The influence of hydroxy groups on the adsorption of three-carbon alcohols on Ni(111), Pd(111) and Pt(111) surfaces: a density functional theory study within the D3 dispersion correction

Experimentally, steric and inductive effects have been suggested as key parameters in the adsorption and reactivity of alcohols on transition-metal (TM) surfaces, however, our atomistic understanding of the behavior of alcohols in catalysis is far from satisfactory, in particular, due to the role of hydroxy groups in the adsorption properties of C3 alcohols on TM surfaces. In this study, we investigated those effects through ab initio calculations based on density functional theory employing a semilocal exchange–correlation functional within van der Waals corrections (the D3 framework) for the adsorption of C3 alcohols with different numbers and positions of OH groups, namely, propane, 1-propanol, 2-propanol, 1,2-propanediol, 1,3-propanediol and glycerol, on the compact Ni(111), Pd(111) and Pt(111) surfaces.

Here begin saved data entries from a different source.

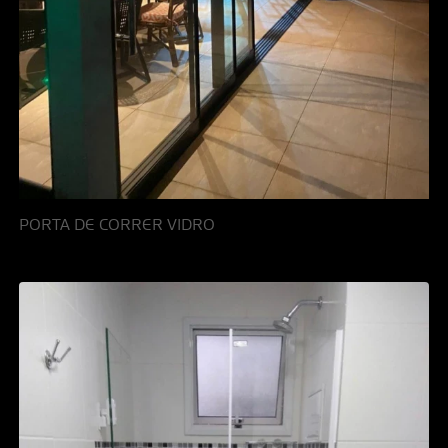
PORTA DE CORRER VIDRO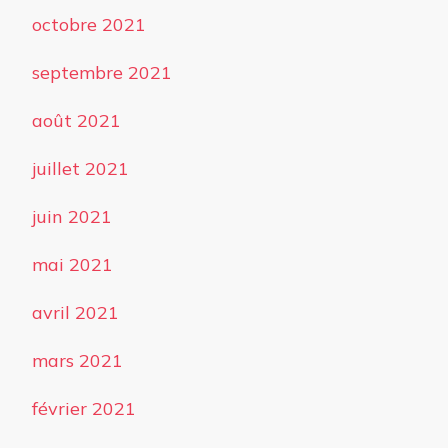
octobre 2021
septembre 2021
août 2021
juillet 2021
juin 2021
mai 2021
avril 2021
mars 2021
février 2021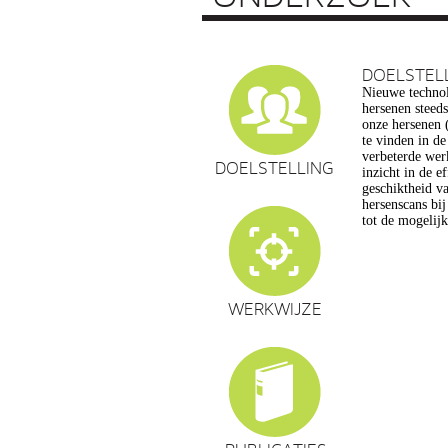
DOELSTEL
Nieuwe technol
vragen op, ond
hersenen steed
privacy, gelijk
onze hersenen (
en veranderin
te vinden in d
commerciële to
verbeterde wer
een extra reden
DOELSTELLING
inzicht in de e
maatschappelijk
geschiktheid va
de hersenwet
hersenscans bi
tot de mogelij
WERKWIJZE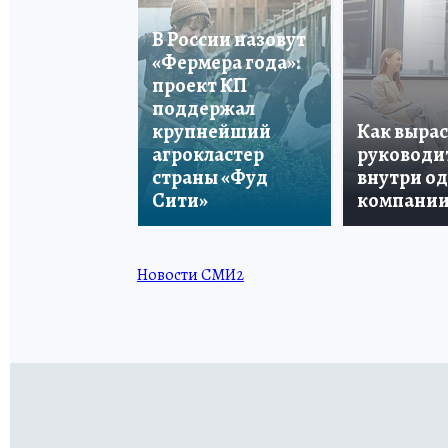
В России назовут
«Фермера года»:
проект КП
поддержал
крупнейший
Как вырас
агрокластер
руководи
страны «Фуд
внутри о
Сити»
компани
Новости СМИ2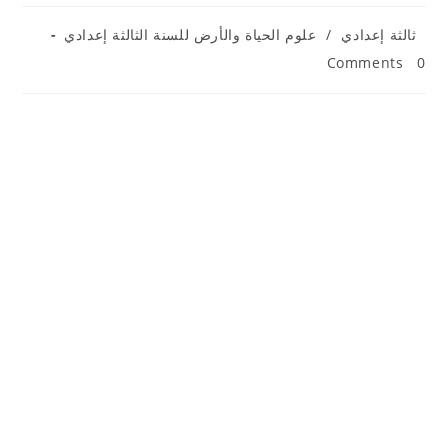
Post
ثالثة إعدادي
/
علوم الحياة والأرض للسنة الثالثة إعدادي
category:
Post
0 Comments
comments: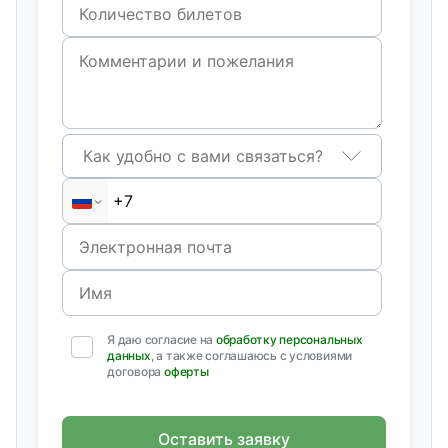
Как удобно с вами связаться?
Я даю согласие на
обработку персональных
данных
, а также соглашаюсь с условиями
договора
оферты
Оставить заявку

As expected, we found that the adsorption energy is affected by the number of hydroxy groups with similar values for each pair of regioisomers, which clearly indicates the effect of the number of OH groups. Based on Bader charge analysis, we found an effective charge transfer from the C3 molecules to the substrates, which can explain the reduction in the work function due to adsorption. Upon adsorption, the alpha carbon to the OH group closest to the surface and the central carbon are the most positively charged atoms, which increases the lability of their bonded H atoms. In addition, the depletion of electron density between the C–H and O–H bonds closer to the surfaces corroborated their stretching, suggesting that the proximity of the adsorbates to the surfaces affects the acidity of these H atoms, as well as inductive effects within the molecules.